DONALD
FRANCESCHETTI - My overall purpose in requesting a PDA for the Fall semester was to
position myself for an increase in research productivity by developing my
abilities in cognitive science and neural modeling while reviving activity in
areas in which I had been successful previously, namely the mathematical
modeling of charge motion in condensed matter.
In
the area of cognitive science and neural modeling I was able to devote
appreciable time to the continuing study of physics tutoring being conducted in
the Institute for Intelligent Systems. This
lead to my being coauthor of two oral presentations that will occur at the 24th
Annual Meeting of the Cognitive Science conference [1,2].
Growing from this work are two studies being conducted at the moment, one
involving the analysis of transcripts of over 100 hours of physics tutoring
sessions and the other an experimental study of students descriptors of time
instants and durations. These are
being conducted with the aid of doctoral students in Instructional Design and in
Psychology. In a more analytical
mode I was able to bring an undergraduate computational physics project, using
phase diagrams to describe the different behaviors of a single idealized nerve
cell to the point where I could present it at a local scientific conference [3]
with a bit of expansion this work should be publishable in a journal such as Physica.
I also was able to have a short commentary accepted for publication on
some modeling issues [4] that actually are of some importance in work I intend
to continue.
In the modeling of charge motion, I have acquired
new software for impedance analysis and I am now applying it to data on
reference electrodes recorded by M. Ciobanu, a doctoral student in the chemistry
department. I have additional
software on order that will provide a capability of modeling charge
distributions in nanoparticles of ionic conductors. This is an area where my previous academic theoretical work
is now of greater practical interest due to the emergence of nanotechnology.
I
am grateful for the opportunity afforded by the PDA and feel that I have put the
time to good use, but I do not feel that presentations are a substitute for
contributions to the primary literature. I
intend to submit at least three papers to refereed journals based on my PDA
efforts before the calendar year is out.
1. “Implementing
Latent Semantic Analysis in Learning Environments with Conversational Agents and
Tutorial Dialog,” A. C. Graesser, X. Hu, B. A. Olde, M. Ventura, A. Olney, M.
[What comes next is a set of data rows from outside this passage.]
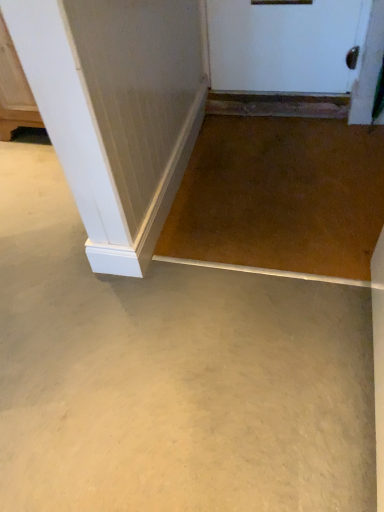 At what (x,y) coordinates should I click in order to perform the action: click on vacant space positioned to the left of clear glass screen door at upper right. Please return your answer as a coordinate pair (x, y). Looking at the image, I should click on (339, 139). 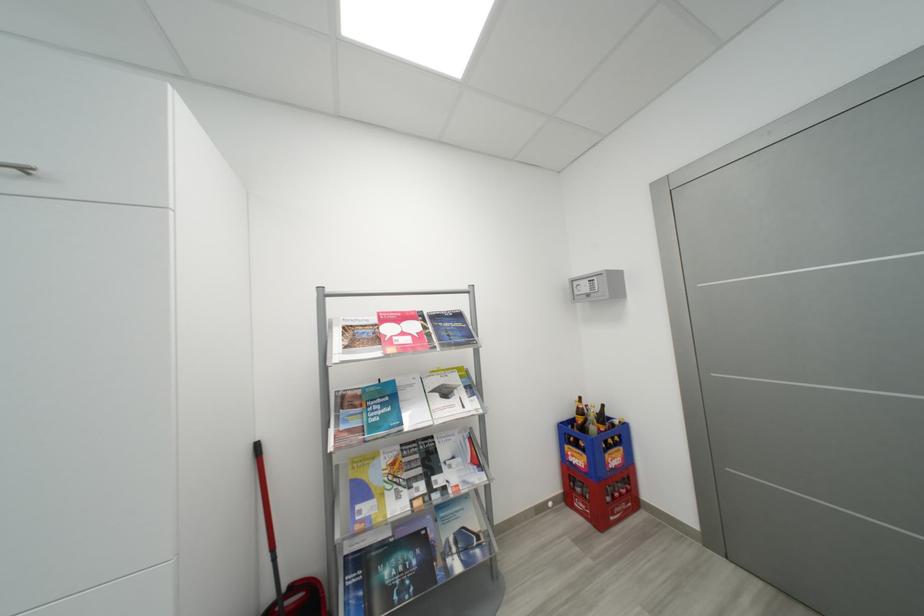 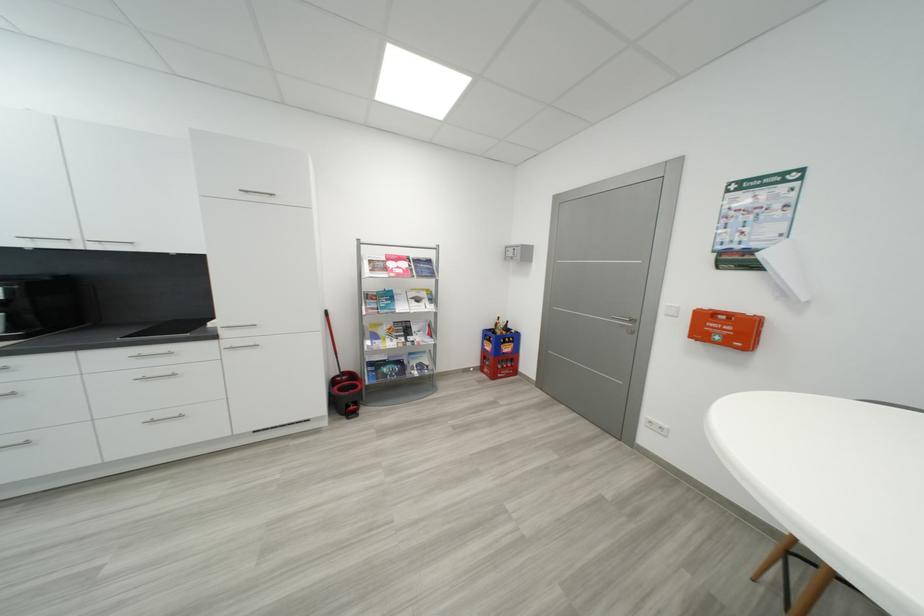 Question: In a continuous first-person perspective shot, in which direction is the camera moving?

Choices:
 (A) Left
 (B) Right
 (C) Forward
 (D) Backward

Answer: (D) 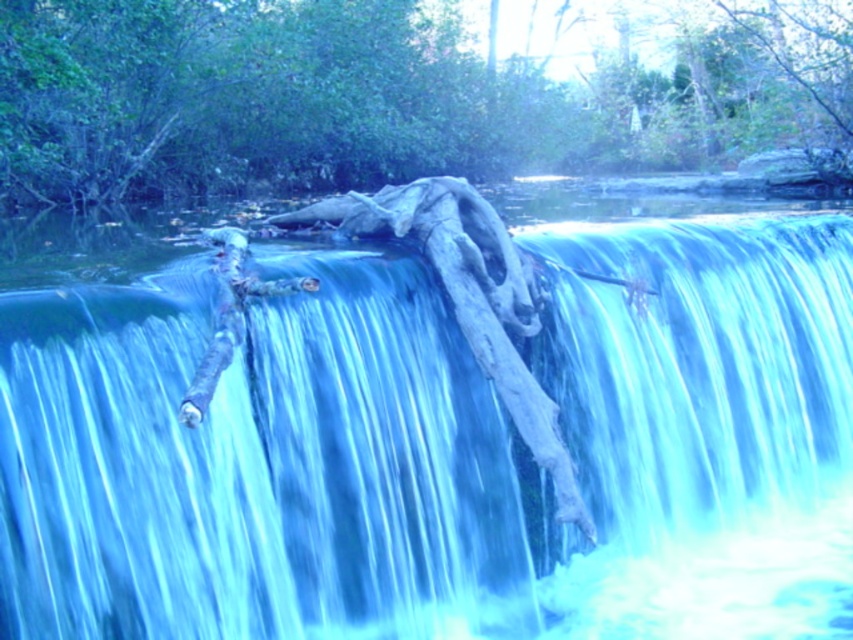 Who is positioned more to the left, smooth wood log at center or smooth bark log at center?

smooth wood log at center

Can you confirm if smooth wood log at center is positioned above smooth bark log at center?

Actually, smooth wood log at center is below smooth bark log at center.

Between point (433, 285) and point (820, 13), which one is positioned in front?

Point (433, 285)

What are the coordinates of `smooth wood log at center` in the screenshot? It's located at (434, 438). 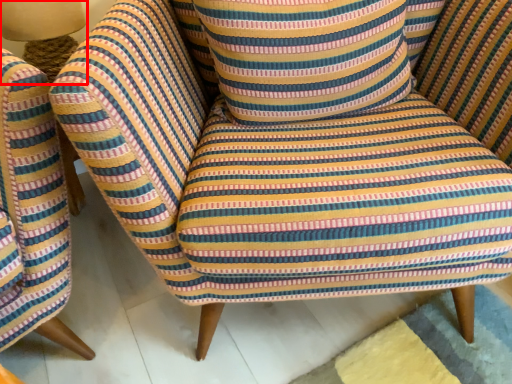 Question: From the image's perspective, what is the correct spatial positioning of table lamp (annotated by the red box) in reference to throw pillow?

Choices:
 (A) below
 (B) above

Answer: (B) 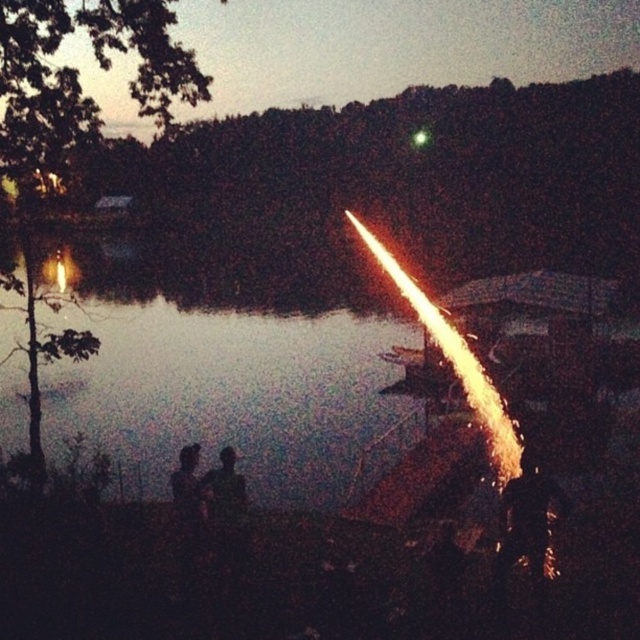 You are standing at the lakeside and see the transparent water at center and the black matte person at lower center. Which object takes up more space in the image?

The transparent water at center takes up more space in the image because it has a larger size compared to the black matte person at lower center. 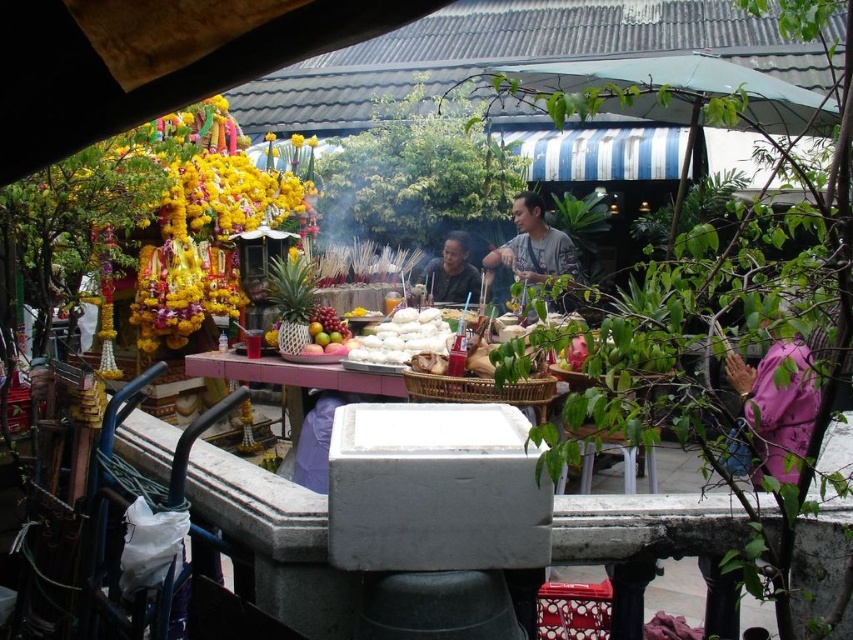 You are a photographer taking a picture of the altar. You notice the pink fabric at right and the gray cotton shirt at center in your frame. Based on their heights, which one should you adjust your camera angle to focus on first?

The pink fabric at right is not as tall as the gray cotton shirt at center, so you should adjust your camera angle to focus on the gray cotton shirt at center first since it is taller.

You are a food vendor at the market and need to place a 1.5 meter long banner between the gray cotton shirt at center and the white fluffy dumplings at center. Can you fit it there?

The distance between the gray cotton shirt at center and the white fluffy dumplings at center is 1.38 meters. Since the banner is 1.5 meters long, it is longer than the available space, so it won

You are a photographer standing in the market and want to capture both the gray cotton shirt at center and the white fluffy dumplings at center in a single photo. Since you want the shirt to be visible, should you focus on the upper or lower part of the frame?

You should focus on the upper part of the frame because the gray cotton shirt at center is located above the white fluffy dumplings at center. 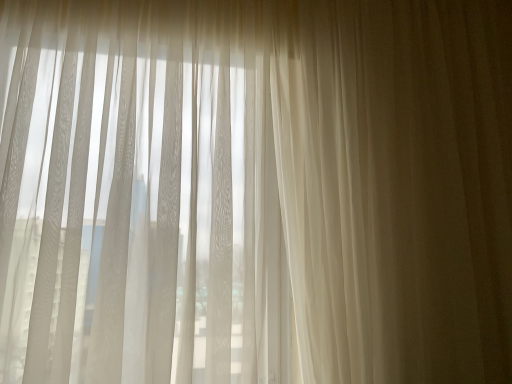 Locate an element on the screen. sheer white curtains at left is located at coordinates (140, 211).

What do you see at coordinates (140, 211) in the screenshot? I see `sheer white curtains at left` at bounding box center [140, 211].

The image size is (512, 384). What do you see at coordinates (397, 187) in the screenshot?
I see `sheer white curtain at right` at bounding box center [397, 187].

This screenshot has height=384, width=512. Identify the location of sheer white curtain at right. (397, 187).

I want to click on sheer white curtains at left, so click(x=140, y=211).

Which is more to the left, sheer white curtains at left or sheer white curtain at right?

sheer white curtains at left is more to the left.

Which is in front, sheer white curtains at left or sheer white curtain at right?

sheer white curtains at left.

Considering the positions of point (119, 82) and point (511, 332), is point (119, 82) closer or farther from the camera than point (511, 332)?

Clearly, point (119, 82) is closer to the camera than point (511, 332).

From the image's perspective, relative to sheer white curtain at right, is sheer white curtains at left above or below?

sheer white curtains at left is situated lower than sheer white curtain at right in the image.

From a real-world perspective, who is located lower, sheer white curtains at left or sheer white curtain at right?

sheer white curtains at left.

Which object is thinner, sheer white curtains at left or sheer white curtain at right?

Thinner between the two is sheer white curtain at right.

Is sheer white curtains at left taller or shorter than sheer white curtain at right?

In the image, sheer white curtains at left appears to be shorter than sheer white curtain at right.

In terms of size, does sheer white curtains at left appear bigger or smaller than sheer white curtain at right?

sheer white curtains at left is bigger than sheer white curtain at right.

In the scene shown: Is sheer white curtains at left located outside sheer white curtain at right?

That's correct, sheer white curtains at left is outside of sheer white curtain at right.

Is sheer white curtains at left far from sheer white curtain at right?

No, sheer white curtains at left is in close proximity to sheer white curtain at right.

Is sheer white curtains at left aimed at sheer white curtain at right?

No, sheer white curtains at left does not turn towards sheer white curtain at right.

How far apart are sheer white curtains at left and sheer white curtain at right?

sheer white curtains at left is 16.34 inches away from sheer white curtain at right.

Identify the location of bay window beneath the sheer white curtain at right (from a real-world perspective). (140, 211).

Is sheer white curtain at right at the right side of sheer white curtains at left?

Correct, you'll find sheer white curtain at right to the right of sheer white curtains at left.

Is the position of sheer white curtain at right less distant than that of sheer white curtains at left?

No, sheer white curtain at right is further to the viewer.

Does point (448, 172) appear closer or farther from the camera than point (181, 34)?

Point (448, 172) appears to be farther away from the viewer than point (181, 34).

From the image's perspective, is sheer white curtain at right located above sheer white curtains at left?

Correct, sheer white curtain at right appears higher than sheer white curtains at left in the image.

From a real-world perspective, between sheer white curtain at right and sheer white curtains at left, who is vertically higher?

sheer white curtain at right.

Is sheer white curtain at right wider or thinner than sheer white curtains at left?

In the image, sheer white curtain at right appears to be more narrow than sheer white curtains at left.

Consider the image. Considering the relative sizes of sheer white curtain at right and sheer white curtains at left in the image provided, is sheer white curtain at right shorter than sheer white curtains at left?

No.

Considering the relative sizes of sheer white curtain at right and sheer white curtains at left in the image provided, is sheer white curtain at right bigger than sheer white curtains at left?

No, sheer white curtain at right is not bigger than sheer white curtains at left.

Is sheer white curtain at right situated inside sheer white curtains at left or outside?

The correct answer is: outside.

Would you consider sheer white curtain at right to be distant from sheer white curtains at left?

No, sheer white curtain at right is in close proximity to sheer white curtains at left.

Is sheer white curtain at right positioned with its back to sheer white curtains at left?

No.

How different are the orientations of sheer white curtain at right and sheer white curtains at left in degrees?

0.000314 degrees separate the facing orientations of sheer white curtain at right and sheer white curtains at left.

How distant is sheer white curtain at right from sheer white curtains at left?

sheer white curtain at right is 16.34 inches away from sheer white curtains at left.

Identify the location of curtain above the sheer white curtains at left (from the image's perspective). The image size is (512, 384). (397, 187).

Find the location of a particular element. curtain above the sheer white curtains at left (from a real-world perspective) is located at coordinates (397, 187).

This screenshot has height=384, width=512. In order to click on bay window lying below the sheer white curtain at right (from the image's perspective) in this screenshot , I will do (140, 211). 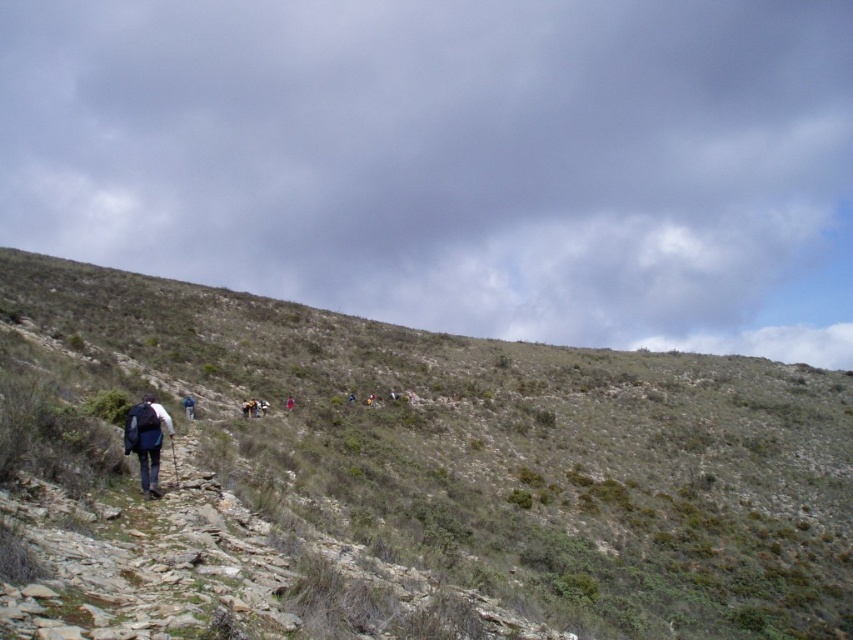 Question: Considering the real-world distances, which object is closest to the blue fabric jacket at lower left?

Choices:
 (A) dark blue backpack at lower left
 (B) red fabric person at center

Answer: (B)

Question: Among these objects, which one is nearest to the camera?

Choices:
 (A) blue fabric jacket at lower left
 (B) dark blue backpack at lower left

Answer: (B)

Question: Is green grassy hillside at center to the right of red fabric person at center from the viewer's perspective?

Choices:
 (A) yes
 (B) no

Answer: (A)

Question: Does dark blue backpack at lower left come behind blue fabric jacket at lower left?

Choices:
 (A) no
 (B) yes

Answer: (A)

Question: Is blue fabric jacket at lower left smaller than red fabric person at center?

Choices:
 (A) yes
 (B) no

Answer: (B)

Question: Which object is farther from the camera taking this photo?

Choices:
 (A) dark blue backpack at lower left
 (B) blue fabric jacket at lower left
 (C) red fabric person at center
 (D) green grassy hillside at center

Answer: (C) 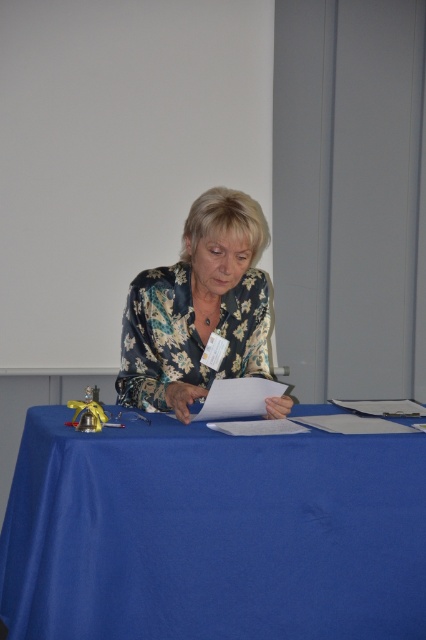 You are the woman in the image. You want to reach for the item located at point [5,620]. Is it closer to you than the item at point [264,346]?

Yes, the item at point [5,620] is closer to you because it is in front of the item at point [264,346]. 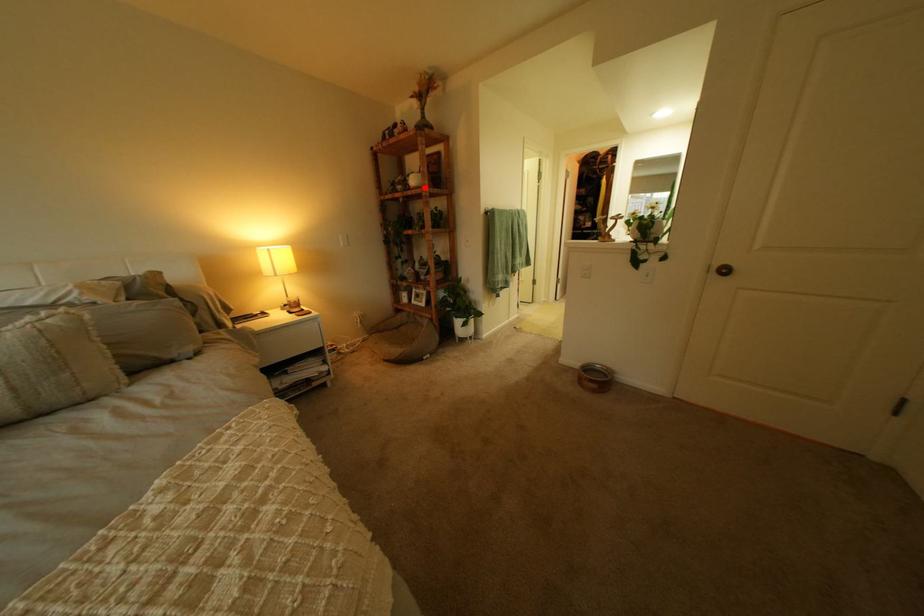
Lowerse, D. R. Franceschetti and N. Person, accepted for oral presentation at
the Twenty-Fourth Annual Conference of the Cognitive Science Society,
Washington, D.C., July 2002
2. “The
Right Stuff: Do You Need to Sanitize Your Corpus when Using Latent Semantic
Analysis?” B. A. Olde, D. R. Franceschetti, A. Karnavat, A. C. Graesser,
and the Tutoring Research Group, accepted for oral presentation at the
Twenty-Fourth Annual Conference of the Cognitive Science Society, Washington,
D.C., July 2002
3. “Weight
Space Phase Diagram for Simple Neurons Implementing Symmetrical Cellular
Automata
Rules,” D. R. Franceschetti and W. Brad Robinson, MAESC 2000 Conference,
Memphis, TN, May
10, 2002
4. “Biorobotic
Simulations Might Offer Some Advantages over Purely Computational Ones,” D. R.